Extracted page text data:
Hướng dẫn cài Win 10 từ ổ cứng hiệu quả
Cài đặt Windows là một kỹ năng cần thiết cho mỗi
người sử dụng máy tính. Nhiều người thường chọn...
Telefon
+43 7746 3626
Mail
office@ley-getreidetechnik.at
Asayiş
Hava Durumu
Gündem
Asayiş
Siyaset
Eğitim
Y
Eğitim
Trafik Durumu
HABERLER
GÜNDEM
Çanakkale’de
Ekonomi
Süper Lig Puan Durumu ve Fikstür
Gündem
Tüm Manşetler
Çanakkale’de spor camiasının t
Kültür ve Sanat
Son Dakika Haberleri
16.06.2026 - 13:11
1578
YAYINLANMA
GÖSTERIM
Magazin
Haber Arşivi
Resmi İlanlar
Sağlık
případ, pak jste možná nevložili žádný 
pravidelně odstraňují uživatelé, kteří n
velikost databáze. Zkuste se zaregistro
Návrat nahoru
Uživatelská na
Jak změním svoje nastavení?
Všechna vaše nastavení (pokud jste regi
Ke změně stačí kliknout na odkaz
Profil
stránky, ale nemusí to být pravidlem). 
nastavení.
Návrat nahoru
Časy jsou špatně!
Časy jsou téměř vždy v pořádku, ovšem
==
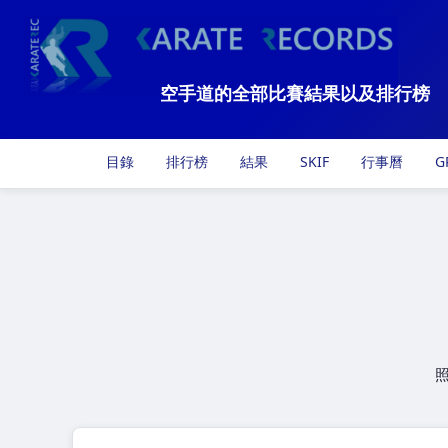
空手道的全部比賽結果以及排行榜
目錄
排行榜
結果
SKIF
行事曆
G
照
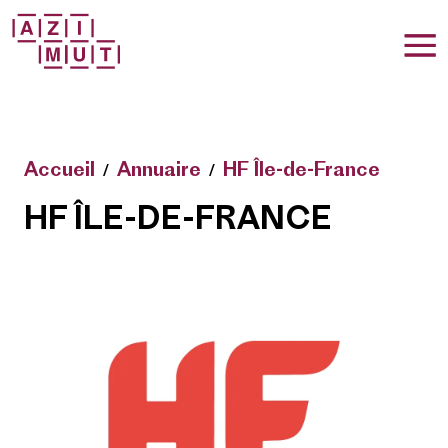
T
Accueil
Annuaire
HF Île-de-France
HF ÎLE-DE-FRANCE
---
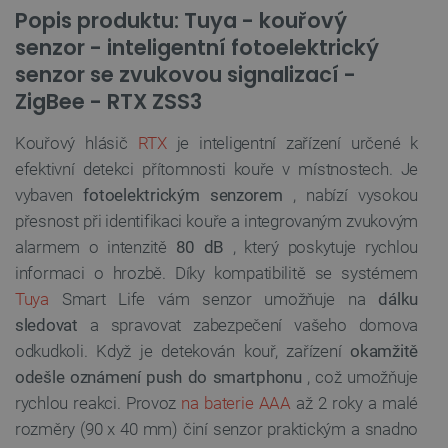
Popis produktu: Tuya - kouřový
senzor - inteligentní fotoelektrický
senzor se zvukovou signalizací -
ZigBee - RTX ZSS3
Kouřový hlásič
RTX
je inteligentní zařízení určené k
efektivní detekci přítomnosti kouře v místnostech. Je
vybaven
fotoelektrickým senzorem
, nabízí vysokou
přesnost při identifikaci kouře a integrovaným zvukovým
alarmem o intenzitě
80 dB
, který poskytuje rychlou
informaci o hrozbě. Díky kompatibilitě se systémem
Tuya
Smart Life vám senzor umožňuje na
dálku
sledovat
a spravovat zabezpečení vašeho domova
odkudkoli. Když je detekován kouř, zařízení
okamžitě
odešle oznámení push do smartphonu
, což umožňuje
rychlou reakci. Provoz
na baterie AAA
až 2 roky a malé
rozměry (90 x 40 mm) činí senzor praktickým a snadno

## Task item:
If a line of the records contains the word "zařízení", count it; give only the total.

## Exercise response:
2